Я ушел и, идя по темной, без электричества, улице, поклялся, что больше никто об этом не узнает. В голове был полный беспорядок, и я никак не мог понять, каким циничным и самоуверенным должен был быть Кирилл, чтобы через год называть ее ласковыми именами и делать вид, что ничего не произошло.
Во двор я вернулся в девять часов вечера. Около его подъезда стояла «скорая помощь», и мое сердце ушло в пятки – я шестым чувством понял, что с моими друзьями что-то случилось. И оказался прав.
Из подъезда вышли санитары, поддерживая кого-то под руки. Сзади виднелись тревожные лица Глеба и Стаса. Потом спустились Леша и Илья. Одни. Без Шольца.
В тот момент я совсем забыл про существование Глайзера.
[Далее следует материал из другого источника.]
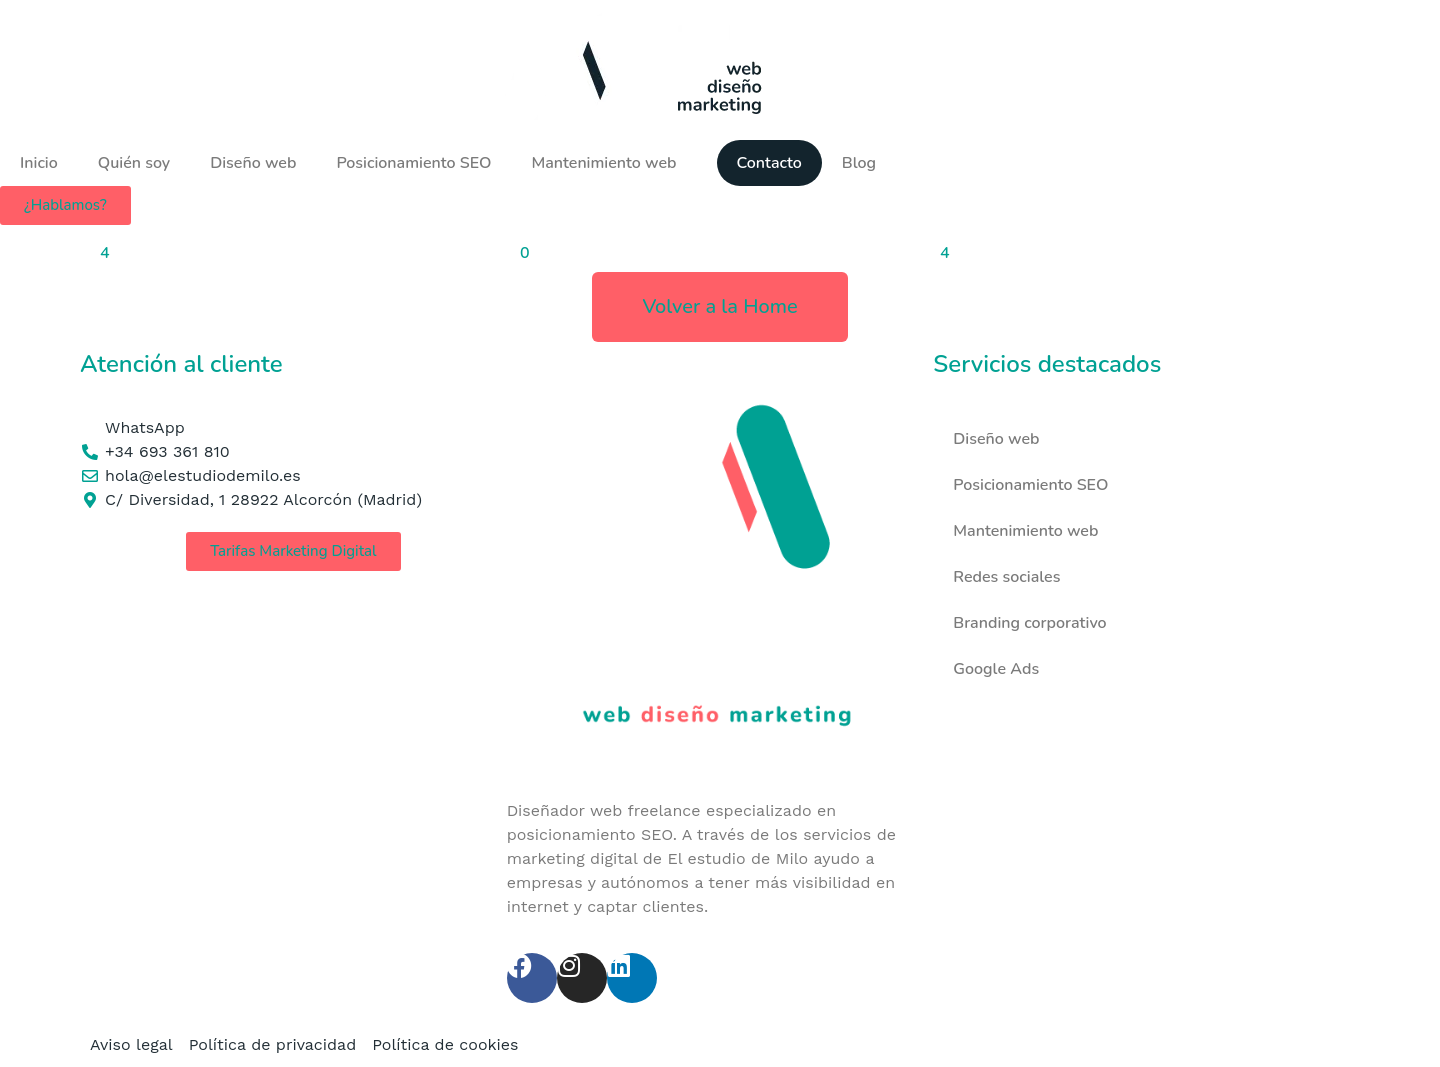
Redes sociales (1006, 577)
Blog (859, 163)
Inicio (39, 163)
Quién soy (134, 163)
– Что с Шольцем? – спросил я.
– С Глайзером, – угрюмо ответил Глеб. – Сотрясение мозга.
Стыдно признаться, но у меня отлегло от сердца. В последнее время Денис стал значить для меня гораздо больше остальных моих друзей, в том числе и Глайзера.
– А где Шольц?
– Ушел. Это он ударил Макса. А тот стукнулся головой об стол.
Я не поверил своим ушам.
– Это сделал Шольц?!!
– Да, – хмуро бросил Бар. – Глайзер был не прав, он обидел эту глухонемую, подругу Шольца, Аню.
– Но где же он сейчас? – закричал я. – Что произошло?
– Потом, Андрей, – отмахнулся Глеб. – Потом.
Леша и Бар залезли в «скорую», и она рванулась в ночь. Швед со Стасом присели на скамейку. Где-то далеко, постепенно удаляясь, послышался вой сирен.
Совсем некстати во дворе появилась Лилит. Я подошел к ней.
– Ну как, милый? – спросила она. – Все закончилось?
– Да, – сказал я. – Все нормально. Посидели и разошлись.
ГЛАВА ДЕВЯТНАДЦАТАЯ
2 сентября 1999 года, четверг
РАССКАЗЫВАЕТ ДЕНИС АКСЕНОВ (ШОЛЬЦ)
Солнце ударило мне в лицо, вмешалось в мой запутанный сон, и я открыл глаза. Сквозь толщу листьев пробивались лучи, освещая меня, Тэлу и сопящего Змея.
Я зашевелился и разбудил Машу, которая спала, уткнувшись в мою грудь. Котенок, каким-то образом выбравшийся из рюкзака, сидел рядом и умывался.
– Что, уже утро? – сонно спросила Тэла.
– Похоже, часов одиннадцать, – сказал я, посмотрев на солнце. – Видишь, как жарко.